I'd like to use those multi-word phrases as search suggestions for a small search app that I'm building.
I'm using Nutch to crawl some sites and using ES to index the crawled data.
I figured that since ES can split on split on whitespace
- that this shouldn't be that hard... however, I'm not getting the results I expected.
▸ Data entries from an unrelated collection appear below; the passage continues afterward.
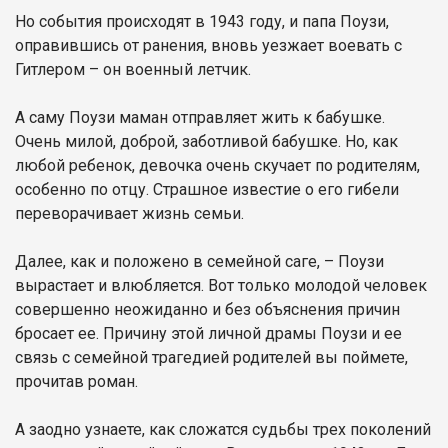
Но события происходят в 1943 году, и папа Поузи,
оправившись от ранения, вновь уезжает воевать с
Гитлером – он военный летчик.
А саму Поузи маман отправляет жить к бабушке.
Очень милой, доброй, заботливой бабушке. Но, как
любой ребенок, девочка очень скучает по родителям,
особенно по отцу. Страшное известие о его гибели
переворачивает жизнь семьи.
Далее, как и положено в семейной саге, – Поузи
вырастает и влюбляется. Вот только молодой человек
совершенно неожиданно и без объяснения причин
бросает ее. Причину этой личной драмы Поузи и ее
связь с семейной трагедией родителей вы поймете,
прочитав роман.
А заодно узнаете, как сложатся судьбы трех поколений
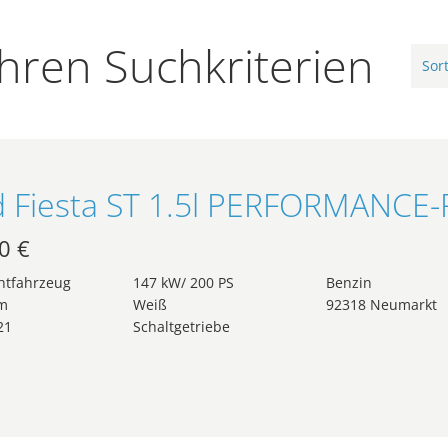
hren Suchkriterien
0 €
htfahrzeug
147 kW/ 200 PS
Benzin
m
Weiß
92318 Neumarkt
21
Schaltgetriebe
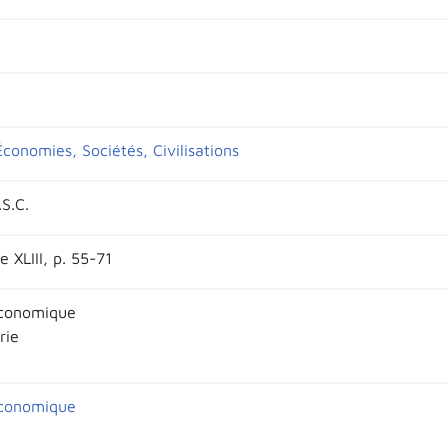
conomies, Sociétés, Civilisations
S.C.
 XLIII, p. 55-71
économique
rie
économique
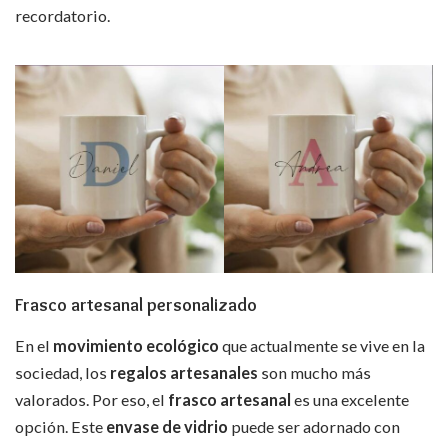
recordatorio.
Frasco artesanal personalizado
En el
movimiento ecológico
que actualmente se vive en la
sociedad, los
regalos artesanales
son mucho más
valorados. Por eso, el
frasco artesanal
es una excelente
opción. Este
envase de vidrio
puede ser adornado con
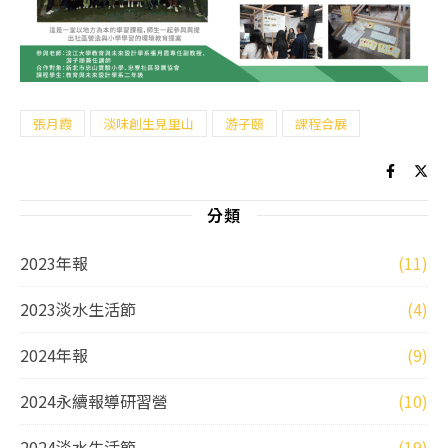
張月霞
淡味創生見里山
游子頤
課程合展
分類
2023年報
(11)
2023淡水生活節
(4)
2024年報
(9)
2024永續報導研習營
(10)
2024淡水生活節
(19)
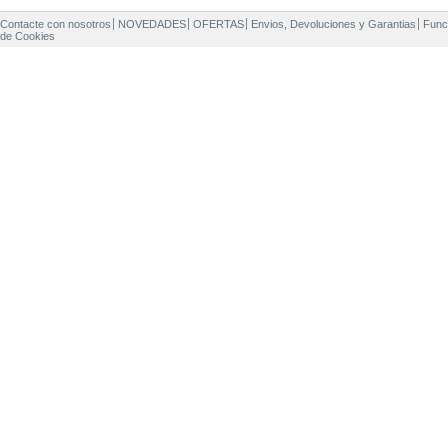
Contacte con nosotros
NOVEDADES
OFERTAS
Envios, Devoluciones y Garantias
Func
de Cookies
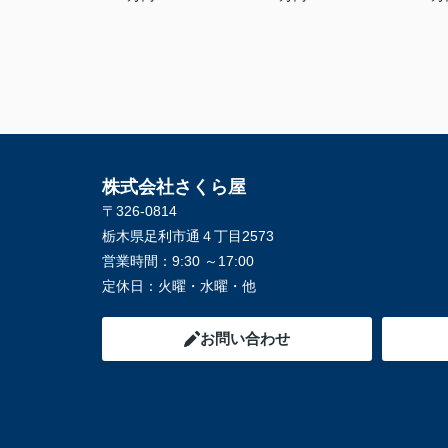
株式会社さくら屋
〒326-0814
栃木県足利市通４丁目2573
営業時間：
9:30 ～17:00
定休日：
火曜・水曜・他
お問い合わせ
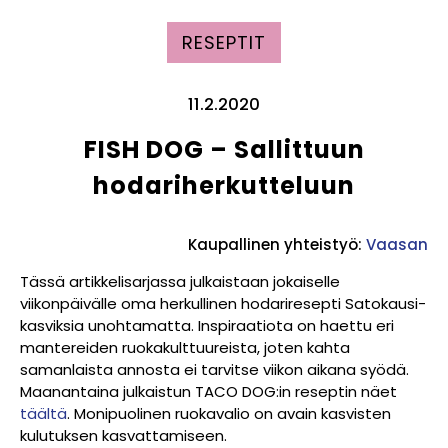
RESEPTIT
11.2.2020
FISH DOG – Sallittuun
hodariherkutteluun
Kaupallinen yhteistyö:
Vaasan
Tässä artikkelisarjassa julkaistaan jokaiselle
viikonpäivälle oma herkullinen hodariresepti Satokausi-
kasviksia unohtamatta. Inspiraatiota on haettu eri
mantereiden ruokakulttuureista, joten kahta
samanlaista annosta ei tarvitse viikon aikana syödä.
Maanantaina julkaistun TACO DOG:in reseptin näet
täältä
. Monipuolinen ruokavalio on avain kasvisten
kulutuksen kasvattamiseen.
So now I'm asking if this is even possible to do?
My ES index is setup like this
PUT /_template/autocomplete_1
{
"template": "auto*",
"settings": {
"index": {
"number_of_shards": 1,
"number_of_replicas": 1
},
"analysis": {
"filter": {
"autocomplete_filter": {
"type": "edge_ngram",
"min_gram": "1",
"max_gram": "30",
"token_chars": ["letter","digit","whitespace"]
}
},
"analyzer": {
"autocomplete_analyzer": {
"type": "custom",
"tokenizer": "standard",
"filter": [
"lowercase",
"autocomplete_filter"
]
}
}
}
},
"mappings": {
"doc": {
"_all": {
"enabled": false
},
"properties": {
"anchor": {
"type": "string"
},
"boost": {
"type": "string"
},
"content": {
"type": "string",
"index_analyzer": "autocomplete_analyzer",
"search_analyzer": "standard"
},...
"content"
is the html body field per Nutch. I'm using 'content' as I figured it would generate the most phrases.
For creating multi-word phrases you need shingles. More specifically, this token filter that can combine tokens.